Chapter III. "The Secret of the Strait"
Anchoring in forty-five fathoms of water, they tried to go on shore, in order to take possession of the land, but the sea was so rough that they could not launch their boats. The next day they discovered and named some mountains which they called Sierra Nevada, and, sailing on, went as far north as about 401. But this winter voyage was made at a great sacrifice. The exposure and hardships, following the wound he had received, were too much for even the hardy sailor Juan Rodriguez Cabrillo. After weeks of struggle with storms, the ships were forced back to their old shelter at San Miguel. Here Christmas week was spent, but a sad holiday it was to the explorers, for their brave leader lay dying. Nobly had he done his duty up to the last.
"Juan," he said, to his young attendant, on Christmas Eve, "how gladly the bells will be ringing in Lisbon to-night. I seem to hear them now. They drive out all other sounds.
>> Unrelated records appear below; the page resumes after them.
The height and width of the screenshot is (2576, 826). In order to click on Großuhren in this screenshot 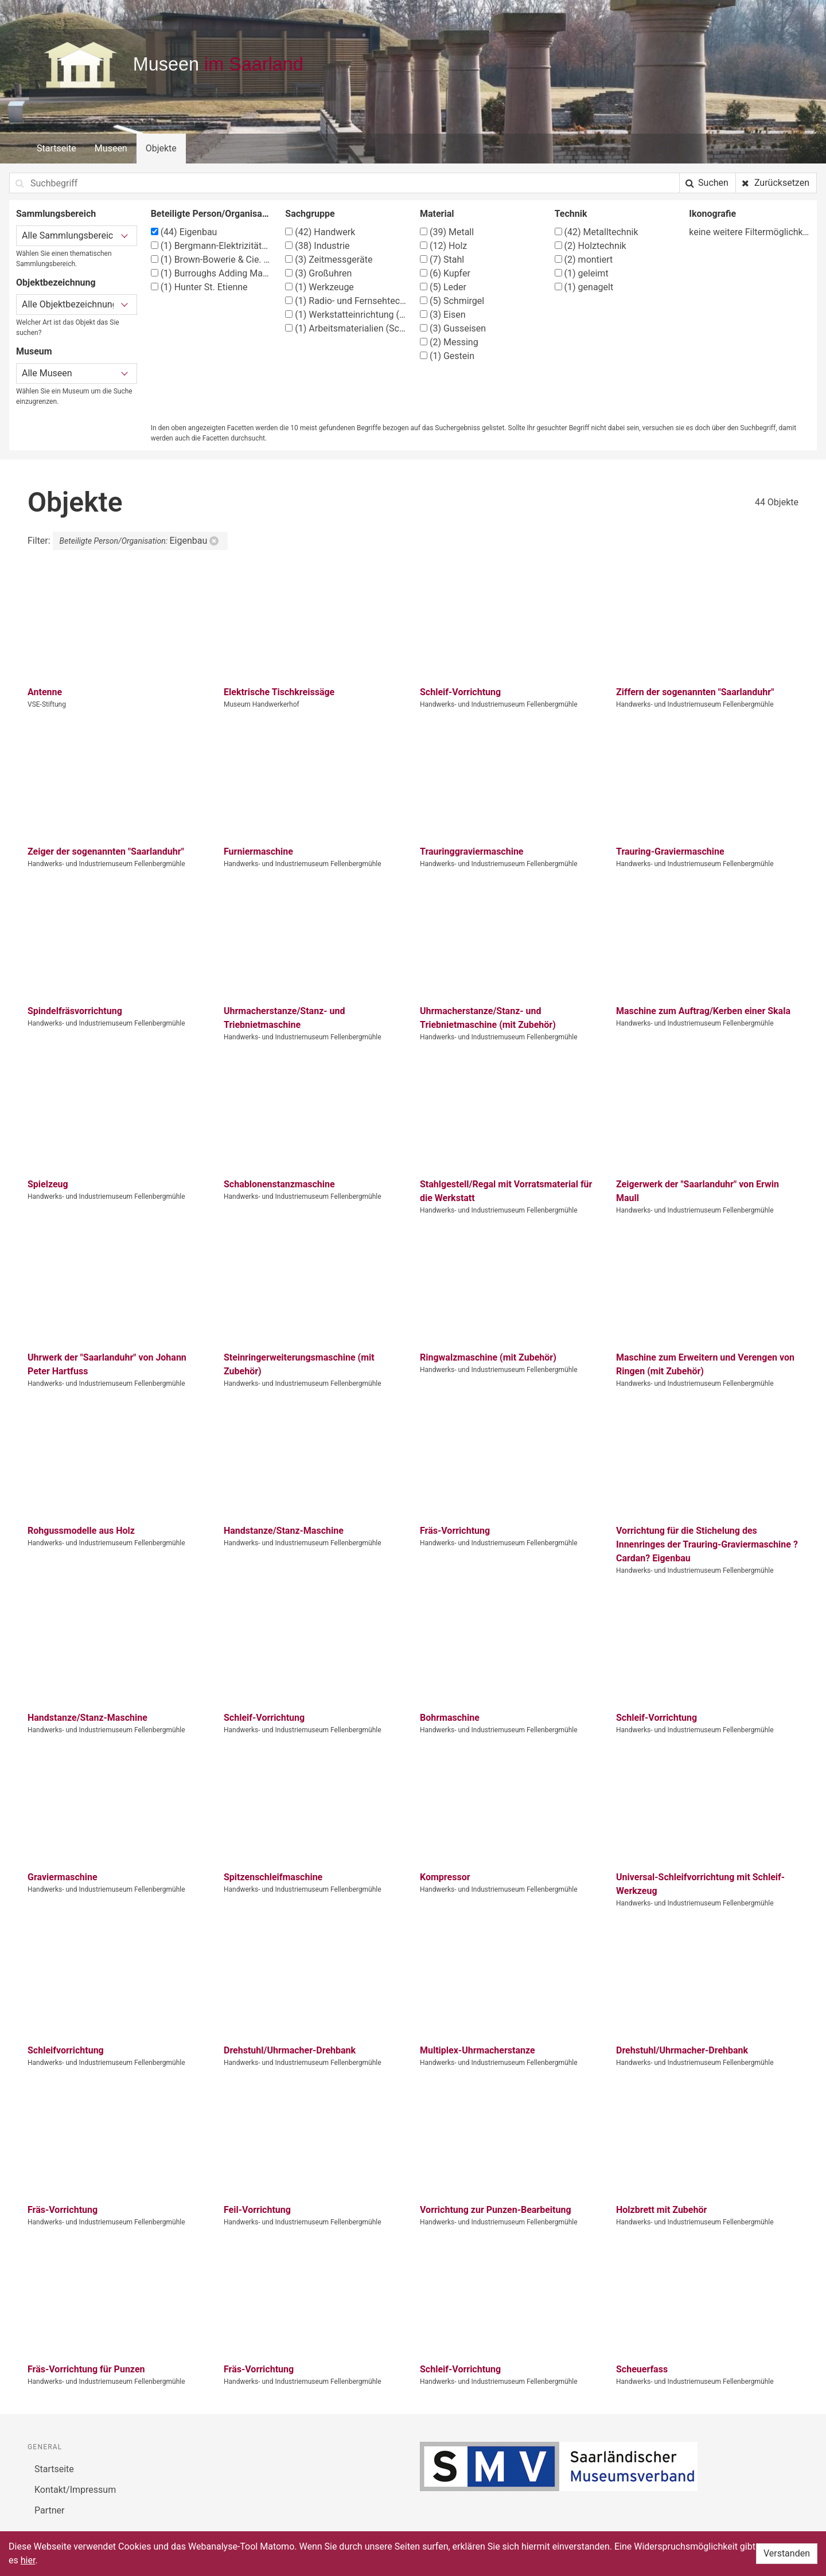, I will do `click(318, 273)`.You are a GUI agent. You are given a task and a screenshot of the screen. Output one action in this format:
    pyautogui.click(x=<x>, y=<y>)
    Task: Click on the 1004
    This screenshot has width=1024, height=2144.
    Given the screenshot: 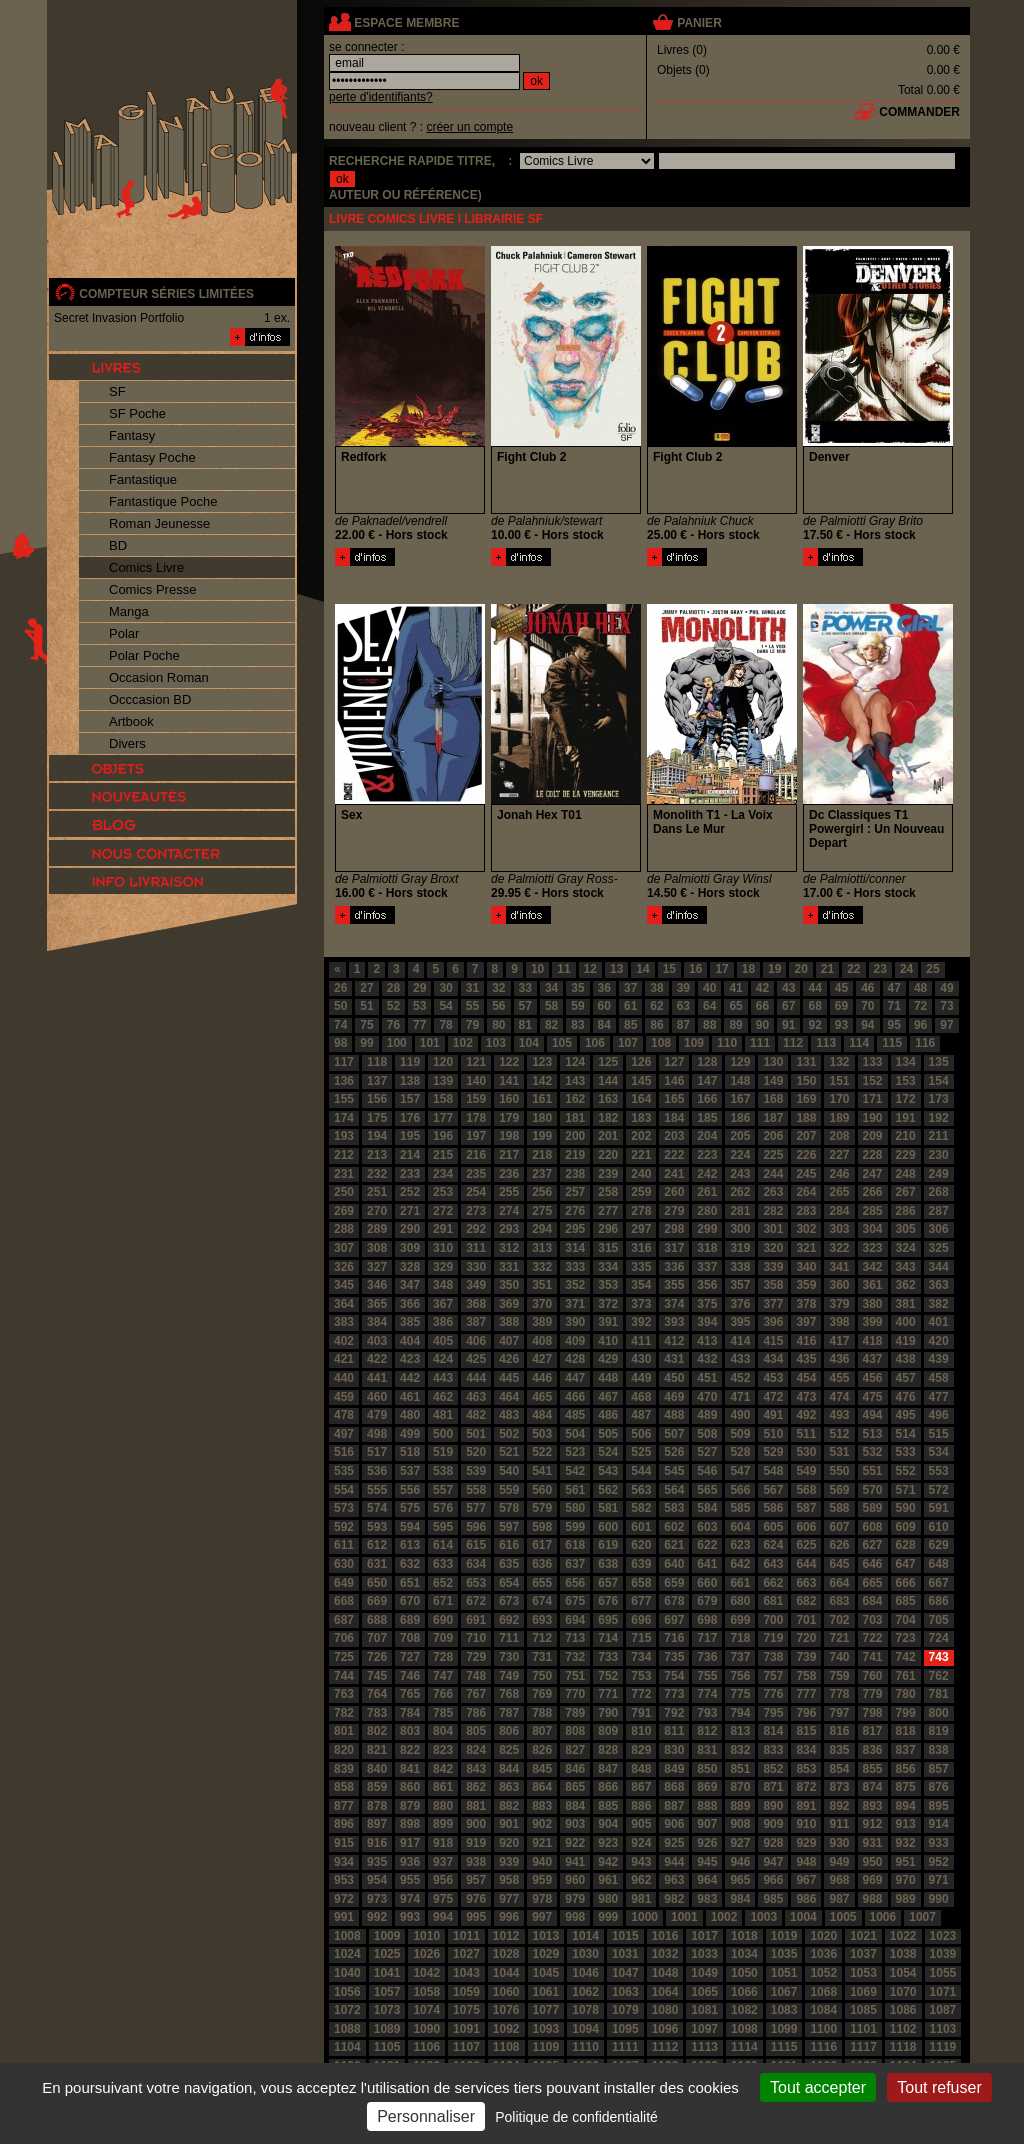 What is the action you would take?
    pyautogui.click(x=803, y=1917)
Call Ferrelo and let no one else come but the padre." Very soon Juan returned with Cabrillo's first assistant, the pilot, Ferrelo, a brave navigator and a just man.
"Ferrelo," said Cabrillo, faintly, "Death calls me, and the duty I lay down you must take up. I command you to push the expedition northward at all hazards, and to keep such records as are necessary in order that fitting account of our voyage shall be given to the world. Will you promise me to do this?"
"I will, my master," said Ferrelo, simply. "To the best of my ability will I take up your work."
"Always looking for the strait, Ferrelo?"
On the 3d of January, 1543, the brave man died and was buried in the sands of Cuyler Harbor on San Miguel Island. His men called the island Juan Rodriguez. This name was afterwards dropped, but California should see to it that the island is rechristened in honor of the great sailor who sleeps there.
Ferrelo later succeeded in sailing as far north as Cape Mendocino and perhaps as far as 42i, but, though he kept as close to the shore as possible, he failed to discover the great bay whose waters, spreading like a sheet of silver over sixty miles of country, lay hidden just behind the Golden Gate. Near the Oregon line he was driven back by storms, and returned to Mexico, where he published a full account of the voyage.
In the town of Offenburg, Germany, there is a statue of a man standing on the deck of a ship, leaning against an anchor, his right hand grasping a map of America, his left, a cluster of bulbous roots. On the pedestal is the inscription, "Sir Francis Drake, the introducer of potatoes into Europe in the year of our Lord 1586."
While it is doubtful whether this honor really belongs to Drake, an Englishman, seeing the statue, would be inclined to say, "Is this all that Germany has to tell of the great captain who led our navy against the Spanish Armada; the first Englishman to sail around the world; the most daring explorer, clever naval commander, expert seaman, brave soldier, loyal friend, and gallant enemy of his time?" A Spaniard, on the contrary, might well exclaim, "Why did Germany erect a statue to this terrible man whom our poets call Dragontea [Dragon], this greatest of all pirates, this terror of the sea?" All this, and more, might be said of one man, who began life as a ship's boy.
At the time Drake first went to sea, England and Spain were by no means friendly. Henry the Eighth of England had ill-treated his wife, who was a Spanish princess. In addition he had drawn the English people away from the Church of Rome. These things were most displeasing to Spain, but there was still another reason for disagreement. The interests of the two countries were opposed commercially, and this was the most important cause of contention.
Spain claimed by right of discovery, and gift of the Pope of Rome, all the land in the new world except Brazil (which belonged to Portugal), and held that no explorers or tradesmen, other than her own, had any rights on her waters or in her ports. English seamen denied much of this claim, and so frequent were the disputes arising upon the subject that the English sailors adopted as a maxim, "No peace beyond the line," meaning the line which was, by the Pope's decree, the eastern boundary of the Spanish claim.
The favorite prey of the British mariners was the treasure ships carrying to Spain the precious cargoes of gold and silver from the rich mines of the new world. With the far richer ships of the Philippine and Indian trade, sailing on unknown waters, they had not, up to Drake's time, been able to interfere.
Drake, when a very young man, had joined a trading expedition to Mexico. While there the English were attacked by the Spanish in what the former considered a most treacherous manner. Drake's brother and many of his comrades were killed, and their goods taken. After the battle he solemnly vowed to be revenged, and so thoroughly did he carry out his resolution that he was for years the terror of the Spanish seamen, and, by many of the superstitious common sailors, believed to be Satan himself come to earth in human form.
Shortly after this unfortunate expedition Drake engaged in a marauding voyage to Panama, where he captured rich stores of gold and silver and precious stones. He gained such renown for his bravery and seamanship that upon coming home he found himself famous.